Cette question s'adresse aux personnes qui étaient
jusqu'alors sédentaires ou qui ont interrompu une
pratique sportive depuis plusieurs années.
A cet âge,
le corps commence à se modifier, l'embonpoint se manifeste
et les risques pour la santé sont pris très
au sérieux. Rien d'étonnant à ce que
les quadragénaires soient pris d'une frénésie
sportive.
A quarante ans, notre corps n'a plus la même résistance
face à l'effort et aux traumatismes. Alors, avant
de se lancer dans une activité sportive, mieux vaut
prendre quelques précautions.
Les bons choix
Les sports d'endurance sont particulièrement adaptés.
En effet, vers la quarantaine, l'effort peut être
maintenu plus longtemps, mais avec moins d'intensité.
Il faut donc privilégier l'endurance, au détriment
de la force. Ainsi par exemple, la course de fond ou de
demi-fond est bien plus adaptée que le sprint. De
la même façon, ménagez-vous en privilégiant
par exemple le jeu à quatre au tennis ou au badminton.
Le sport en club est préférable, même
pour les sports individuels comme la natation ou la randonnée,
car vous bénéficierez d'un encadrement technique,
de conseils et de soutien.
Une période préalable de remise en forme
est souvent nécessaire. La fréquentation
d'une salle de gym durant quelques mois est une très
bonne solution. Alternez les exercices de type cardio (vélo,
rameur, tapis de course…) et musculation. L'objectif
est de réveiller et de remettre en forme progressivement
votre corps.
Examens préalables
Le bilan général de santé est identique à celui
de tout sportif demandant un certificat de non contre-indication,
mais avec une attention particulière portée à certains
points.
L'électrocardiogramme (ECG) est systématique
afin de dépister d'éventuels troubles cardiaques.

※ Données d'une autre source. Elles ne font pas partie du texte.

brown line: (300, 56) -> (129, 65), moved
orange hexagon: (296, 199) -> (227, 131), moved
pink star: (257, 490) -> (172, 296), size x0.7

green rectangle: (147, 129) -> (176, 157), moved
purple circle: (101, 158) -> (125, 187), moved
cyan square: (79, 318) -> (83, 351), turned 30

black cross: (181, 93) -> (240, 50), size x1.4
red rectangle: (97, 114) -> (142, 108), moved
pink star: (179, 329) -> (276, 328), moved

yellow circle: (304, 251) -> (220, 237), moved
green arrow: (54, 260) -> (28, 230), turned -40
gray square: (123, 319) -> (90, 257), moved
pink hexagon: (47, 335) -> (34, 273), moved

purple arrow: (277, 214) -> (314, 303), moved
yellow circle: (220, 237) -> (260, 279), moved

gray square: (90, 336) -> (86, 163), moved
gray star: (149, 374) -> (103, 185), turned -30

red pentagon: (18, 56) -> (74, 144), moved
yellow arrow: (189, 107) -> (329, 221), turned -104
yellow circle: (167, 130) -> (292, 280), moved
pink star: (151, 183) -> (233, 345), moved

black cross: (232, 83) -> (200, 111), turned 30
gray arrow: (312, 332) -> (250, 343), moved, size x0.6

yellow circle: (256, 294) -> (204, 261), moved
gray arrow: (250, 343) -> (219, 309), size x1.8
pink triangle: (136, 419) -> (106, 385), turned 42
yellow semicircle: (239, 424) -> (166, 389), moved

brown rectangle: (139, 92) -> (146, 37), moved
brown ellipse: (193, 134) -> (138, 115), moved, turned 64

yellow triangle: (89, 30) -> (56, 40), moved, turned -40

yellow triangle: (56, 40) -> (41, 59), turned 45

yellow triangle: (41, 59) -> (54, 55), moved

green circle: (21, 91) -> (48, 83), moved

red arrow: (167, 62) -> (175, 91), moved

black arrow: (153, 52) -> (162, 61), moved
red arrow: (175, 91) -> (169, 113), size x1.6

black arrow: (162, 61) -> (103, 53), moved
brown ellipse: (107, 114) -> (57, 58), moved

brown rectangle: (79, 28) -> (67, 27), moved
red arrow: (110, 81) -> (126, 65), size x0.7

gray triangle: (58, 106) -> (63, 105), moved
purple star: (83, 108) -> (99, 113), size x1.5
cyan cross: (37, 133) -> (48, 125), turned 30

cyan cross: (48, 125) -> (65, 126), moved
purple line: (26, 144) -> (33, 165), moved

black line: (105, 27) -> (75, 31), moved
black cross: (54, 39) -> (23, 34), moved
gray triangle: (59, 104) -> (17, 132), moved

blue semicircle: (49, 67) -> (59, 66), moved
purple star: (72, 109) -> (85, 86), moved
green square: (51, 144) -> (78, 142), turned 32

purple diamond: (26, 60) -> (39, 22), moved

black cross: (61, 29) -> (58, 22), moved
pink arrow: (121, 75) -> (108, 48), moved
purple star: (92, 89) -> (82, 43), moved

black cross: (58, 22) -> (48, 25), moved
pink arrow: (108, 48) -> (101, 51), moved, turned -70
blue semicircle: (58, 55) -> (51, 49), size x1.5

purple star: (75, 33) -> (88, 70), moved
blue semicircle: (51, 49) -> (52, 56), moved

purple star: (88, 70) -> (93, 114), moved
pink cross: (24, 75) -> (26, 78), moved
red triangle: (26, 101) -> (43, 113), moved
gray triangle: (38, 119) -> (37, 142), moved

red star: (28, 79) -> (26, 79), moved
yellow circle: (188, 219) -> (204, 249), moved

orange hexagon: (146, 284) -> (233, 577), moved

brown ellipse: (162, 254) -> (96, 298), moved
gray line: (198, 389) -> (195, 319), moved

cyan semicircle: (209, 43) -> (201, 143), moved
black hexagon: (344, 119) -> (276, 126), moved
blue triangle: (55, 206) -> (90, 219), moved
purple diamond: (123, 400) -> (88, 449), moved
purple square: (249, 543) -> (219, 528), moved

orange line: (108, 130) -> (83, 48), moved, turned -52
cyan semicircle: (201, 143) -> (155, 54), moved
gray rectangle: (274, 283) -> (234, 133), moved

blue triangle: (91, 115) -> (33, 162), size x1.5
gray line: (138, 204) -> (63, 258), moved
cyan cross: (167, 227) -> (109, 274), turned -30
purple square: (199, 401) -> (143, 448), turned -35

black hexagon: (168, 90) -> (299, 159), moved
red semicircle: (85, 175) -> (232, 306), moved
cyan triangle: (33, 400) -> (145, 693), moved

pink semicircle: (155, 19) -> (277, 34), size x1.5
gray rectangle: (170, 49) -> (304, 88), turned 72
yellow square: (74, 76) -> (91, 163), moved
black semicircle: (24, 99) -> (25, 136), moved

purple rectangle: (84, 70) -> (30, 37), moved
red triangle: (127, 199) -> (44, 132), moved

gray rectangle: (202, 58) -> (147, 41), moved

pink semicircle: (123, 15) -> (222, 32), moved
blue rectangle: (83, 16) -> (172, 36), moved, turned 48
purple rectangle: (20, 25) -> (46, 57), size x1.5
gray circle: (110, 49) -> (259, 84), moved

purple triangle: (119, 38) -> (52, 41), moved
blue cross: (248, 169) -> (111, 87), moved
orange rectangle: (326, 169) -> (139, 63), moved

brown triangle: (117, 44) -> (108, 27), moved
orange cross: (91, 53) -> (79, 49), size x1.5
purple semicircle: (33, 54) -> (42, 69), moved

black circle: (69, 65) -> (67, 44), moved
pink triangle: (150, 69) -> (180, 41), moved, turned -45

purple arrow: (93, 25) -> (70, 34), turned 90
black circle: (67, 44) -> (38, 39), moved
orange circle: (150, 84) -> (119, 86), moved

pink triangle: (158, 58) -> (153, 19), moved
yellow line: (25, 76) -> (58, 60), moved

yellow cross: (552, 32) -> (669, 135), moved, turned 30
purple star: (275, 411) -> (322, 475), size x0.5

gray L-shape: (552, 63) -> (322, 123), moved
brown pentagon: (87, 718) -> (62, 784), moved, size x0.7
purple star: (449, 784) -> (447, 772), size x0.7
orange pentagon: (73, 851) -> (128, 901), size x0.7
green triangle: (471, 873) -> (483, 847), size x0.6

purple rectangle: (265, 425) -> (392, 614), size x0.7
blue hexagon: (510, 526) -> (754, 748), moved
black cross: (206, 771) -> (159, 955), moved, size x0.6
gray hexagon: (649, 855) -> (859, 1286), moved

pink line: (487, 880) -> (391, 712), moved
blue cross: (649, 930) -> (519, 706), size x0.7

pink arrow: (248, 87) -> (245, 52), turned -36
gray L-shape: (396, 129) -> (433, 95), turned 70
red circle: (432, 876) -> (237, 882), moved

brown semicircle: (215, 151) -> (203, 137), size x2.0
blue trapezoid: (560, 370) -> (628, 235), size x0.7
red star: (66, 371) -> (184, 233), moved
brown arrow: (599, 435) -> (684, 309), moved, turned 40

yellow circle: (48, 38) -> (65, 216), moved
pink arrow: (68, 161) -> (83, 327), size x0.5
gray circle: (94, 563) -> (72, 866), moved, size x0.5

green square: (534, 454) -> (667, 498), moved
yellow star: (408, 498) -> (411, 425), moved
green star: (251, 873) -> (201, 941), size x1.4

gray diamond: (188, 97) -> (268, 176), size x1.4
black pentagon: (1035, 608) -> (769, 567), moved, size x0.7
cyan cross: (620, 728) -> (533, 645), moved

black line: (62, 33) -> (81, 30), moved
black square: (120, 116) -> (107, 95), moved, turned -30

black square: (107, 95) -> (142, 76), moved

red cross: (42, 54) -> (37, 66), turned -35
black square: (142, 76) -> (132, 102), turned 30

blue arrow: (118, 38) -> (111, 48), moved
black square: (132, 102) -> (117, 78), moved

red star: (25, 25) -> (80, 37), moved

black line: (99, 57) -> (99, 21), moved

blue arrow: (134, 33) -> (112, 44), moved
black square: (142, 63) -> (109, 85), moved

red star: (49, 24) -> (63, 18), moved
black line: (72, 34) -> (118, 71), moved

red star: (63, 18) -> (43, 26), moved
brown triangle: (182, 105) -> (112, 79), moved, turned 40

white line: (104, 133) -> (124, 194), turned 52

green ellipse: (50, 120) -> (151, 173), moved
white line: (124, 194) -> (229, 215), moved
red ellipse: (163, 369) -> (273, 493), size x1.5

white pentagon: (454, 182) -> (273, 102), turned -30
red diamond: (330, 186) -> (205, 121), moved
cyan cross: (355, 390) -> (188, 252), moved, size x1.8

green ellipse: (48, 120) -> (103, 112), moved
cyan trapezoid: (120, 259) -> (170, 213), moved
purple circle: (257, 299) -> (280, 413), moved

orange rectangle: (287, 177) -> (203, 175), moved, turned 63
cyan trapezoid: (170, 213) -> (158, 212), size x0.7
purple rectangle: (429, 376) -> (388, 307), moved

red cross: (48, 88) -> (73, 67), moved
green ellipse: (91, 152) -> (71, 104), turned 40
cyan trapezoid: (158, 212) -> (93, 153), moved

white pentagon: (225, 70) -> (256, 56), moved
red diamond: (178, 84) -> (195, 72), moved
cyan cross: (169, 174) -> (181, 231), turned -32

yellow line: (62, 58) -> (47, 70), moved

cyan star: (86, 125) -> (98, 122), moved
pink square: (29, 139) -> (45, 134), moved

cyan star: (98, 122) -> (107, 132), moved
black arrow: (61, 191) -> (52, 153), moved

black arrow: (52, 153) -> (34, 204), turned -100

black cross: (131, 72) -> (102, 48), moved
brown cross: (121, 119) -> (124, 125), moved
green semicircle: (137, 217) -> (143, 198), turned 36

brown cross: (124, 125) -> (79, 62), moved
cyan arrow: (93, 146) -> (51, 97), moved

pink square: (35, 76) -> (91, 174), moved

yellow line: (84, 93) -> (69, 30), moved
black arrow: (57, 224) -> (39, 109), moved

Il peut être complété par une échocardiographie.
L'épreuve d'effort est également indispensable à la
pratique de sports assez intenses. Elle permet de dépister
précocement une maladie cardiaque débutante.
L'épreuve consiste à pédaler sur un
vélo tout en enregistrant un ECG et en mesurant
la pression artérielle. La résistance opposée
au pédalage augmente progressivement et le patient
doit donc forcer de plus en plus. On peut ainsi voir si
l'effort risque d'entraîner des troubles du rythme
cardiaque, un état de pré-infarctus ou une
hypertension artérielle.
Les articulations qui portent
le poids (hanches, genoux, chevilles) peuvent présenter
des séquelles
de traumatismes ou un début d'arthrose visible sur
une radiographie. Dans ce cas, des sports assis comme le
vélo, le kayak, l'aviron, l'équitation ou « portés » comme
la natation sont conseillés.
Se préparer à l’épreuve d’effort
Avant
de subir une épreuve d'effort :
évitez tout entraînement
intensif la veille ;
prenez un petit-déjeuner normal ou un déjeuner
digeste ;
évitez tout excitant (café, thé,
chocolat, colas, alcool, tabac…) ;
apportez avec vous
une tenue de sport (short, chaussettes et chaussures,
T-shirt), ainsi qu'un nécessaire
de toilette (gel douche, serviette…) ;
apportez l'ordonnance
et le courrier de votre médecin,
votre carte SIS, les résultats d'éventuels
examens complémentaires ;
si vous avez récemment souffert d'une maladie infectieuse
sévère (comme la grippe par exemple), il
est préférable de reporter l'épreuve
d'effort.
Le cas des anciens sportifs
Les anciens sportifs commettent
souvent l'erreur de reprendre le même rythme d'entraînement qu'autrefois.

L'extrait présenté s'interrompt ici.